═════ Records for this task ═════

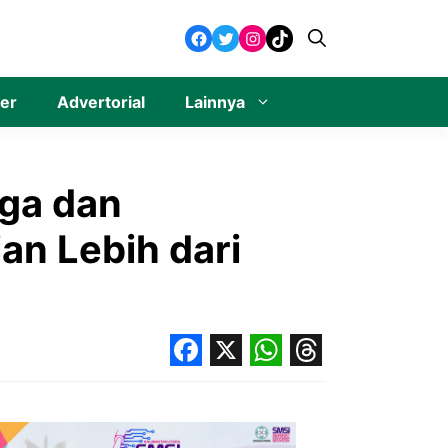
Facebook
Twitter
Instagram
TikTok
ner
Advertorial
Lainnya
rga dan
ian Lebih dari
Facebook
X
WhatsApp
Threads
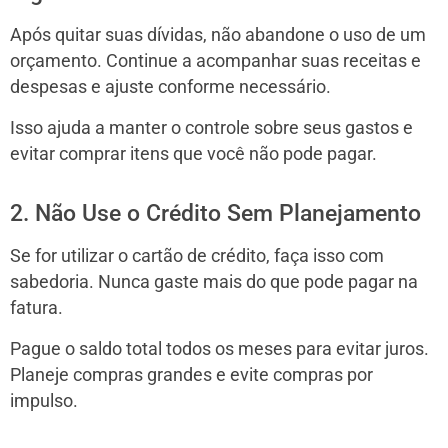
Após quitar suas dívidas, não abandone o uso de um
orçamento. Continue a acompanhar suas receitas e
despesas e ajuste conforme necessário.
Isso ajuda a manter o controle sobre seus gastos e
evitar comprar itens que você não pode pagar.
2. Não Use o Crédito Sem Planejamento
Se for utilizar o cartão de crédito, faça isso com
sabedoria. Nunca gaste mais do que pode pagar na
fatura.
Pague o saldo total todos os meses para evitar juros.
Planeje compras grandes e evite compras por
impulso.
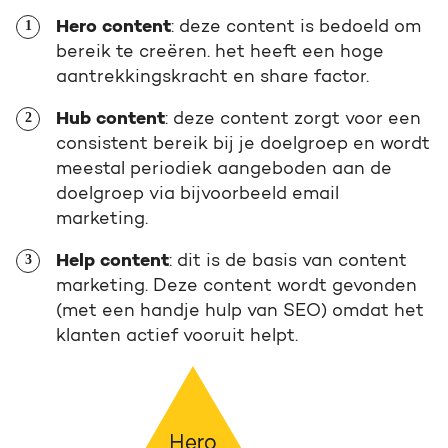
Hero content
: deze content is bedoeld om
bereik te creëren. het heeft een hoge
aantrekkingskracht en share factor.
Hub content
: deze content zorgt voor een
consistent bereik bij je doelgroep en wordt
meestal periodiek aangeboden aan de
doelgroep via bijvoorbeeld email
marketing.
Help content
: dit is de basis van content
marketing. Deze content wordt gevonden
(met een handje hulp van SEO) omdat het
klanten actief vooruit helpt.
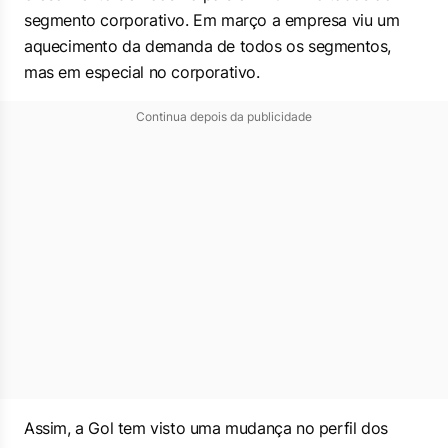
segmento corporativo. Em março a empresa viu um
aquecimento da demanda de todos os segmentos,
mas em especial no corporativo.
Continua depois da publicidade
Assim, a Gol tem visto uma mudança no perfil dos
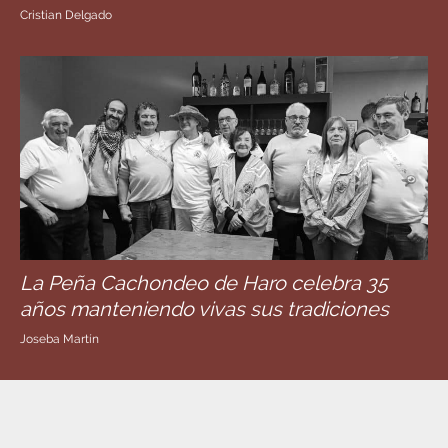
Cristian Delgado
La Peña Cachondeo de Haro celebra 35
años manteniendo vivas sus tradiciones
Joseba Martín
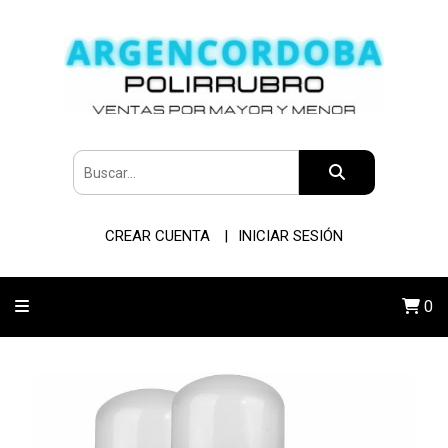
CREAR CUENTA
INICIAR SESIÓN
0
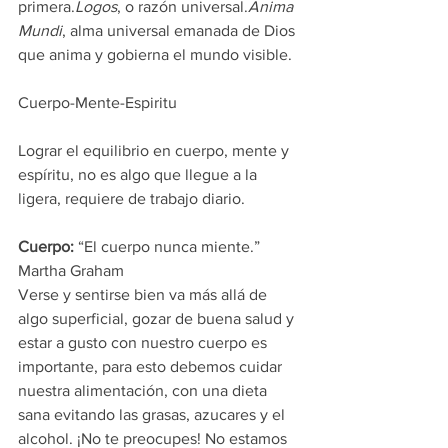
primera.
Logos
, o razón universal.
Anima 
Mundi
, alma universal emanada de Dios 
que anima y gobierna el mundo visible.
Cuerpo-Mente-Espiritu
Lograr el equilibrio en cuerpo, mente y 
espíritu, no es algo que llegue a la 
ligera, requiere de trabajo diario.
Cuerpo:
 “El cuerpo nunca miente.” 
Martha Graham
Verse y sentirse bien va más allá de 
algo superficial, gozar de buena salud y 
estar a gusto con nuestro cuerpo es 
importante, para esto debemos cuidar 
nuestra alimentación, con una dieta 
sana evitando las grasas, azucares y el 
alcohol. ¡No te preocupes! No estamos 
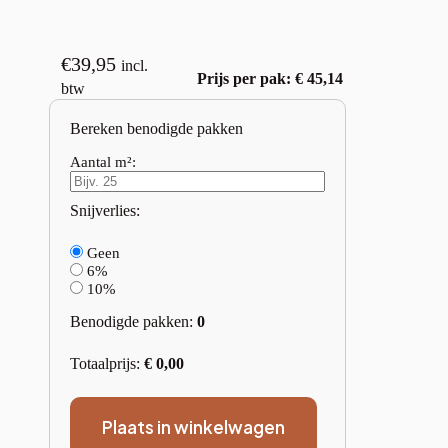
€
39,95
incl.
Prijs per pak: € 45,14
btw
Bereken benodigde pakken
Aantal m²:
Snijverlies:
Geen
6%
10%
Benodigde pakken:
0
Totaalprijs:
€
0,00
Plaats in winkelwagen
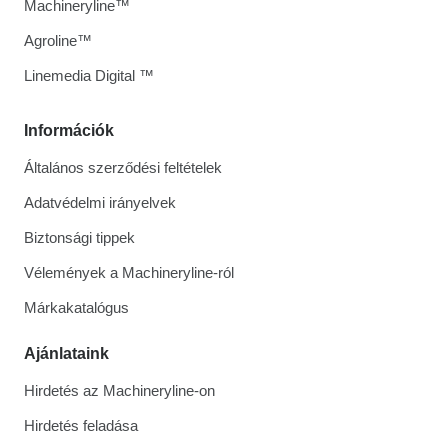
Machineryline™
Agroline™
Linemedia Digital ™
Információk
Általános szerződési feltételek
Adatvédelmi irányelvek
Biztonsági tippek
Vélemények a Machineryline-ról
Márkakatalógus
Ajánlataink
Hirdetés az Machineryline-on
Hirdetés feladása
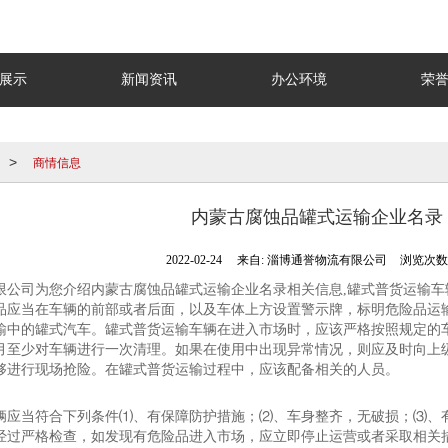
展示
新闻资讯
办公环境
荣
商情信息
>
内蒙古腐蚀品罐式运输企业名录
2022-02-24
来自:
淄博通誉物流有限公司
浏览次数:
限公司为您介绍内蒙古腐蚀品罐式运输企业名录相关信息,罐式普货运输
品应当在车辆的前部或者后面，以及车体上方设置警示牌，标明危险品运
输中的罐式汽车。罐式普货运输车辆在进入市场时，应该严格按照规定的
月至少对车辆进行一次清理。如果在使用中出现异常情况，则应及时向上
够进行现场抢险。在罐式普货运输过程中，应该配备相关的人员。
辆应当符合下列条件⑴、有保障防护措施；⑵、车身整齐，无破损；⑶、
经过严格检查，如发现有危险品进入市场，应立即停止运营或者采取相关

═════

■ **Exercise objective**: Which of the lines above contain "wordt"? Return them all.

■ **Output for this exercise**:
consistent bereik bij je doelgroep en wordt
marketing. Deze content wordt gevonden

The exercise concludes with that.